BEGIN Data shown
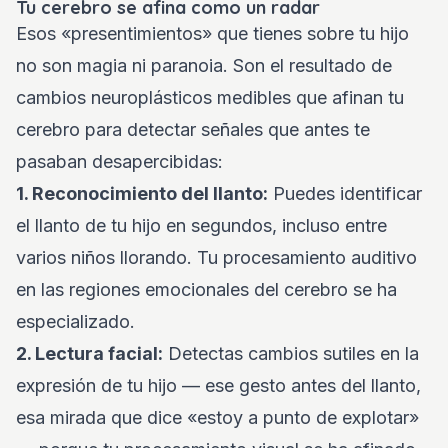
Tu cerebro se afina como un radar
Esos «presentimientos» que tienes sobre tu hijo
no son magia ni paranoia. Son el resultado de
cambios neuroplásticos medibles que afinan tu
cerebro para detectar señales que antes te
pasaban desapercibidas:
1. Reconocimiento del llanto:
Puedes identificar
el llanto de tu hijo en segundos, incluso entre
varios niños llorando. Tu procesamiento auditivo
en las regiones emocionales del cerebro se ha
especializado.
2. Lectura facial:
Detectas cambios sutiles en la
expresión de tu hijo — ese gesto antes del llanto,
esa mirada que dice «estoy a punto de explotar»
END Data shown
Assignment ▸ Every line that holds the string "cerebro" must be copied from the records above.

Worked solution ▸
Tu cerebro se afina como un radar
cerebro para detectar señales que antes te
en las regiones emocionales del cerebro se ha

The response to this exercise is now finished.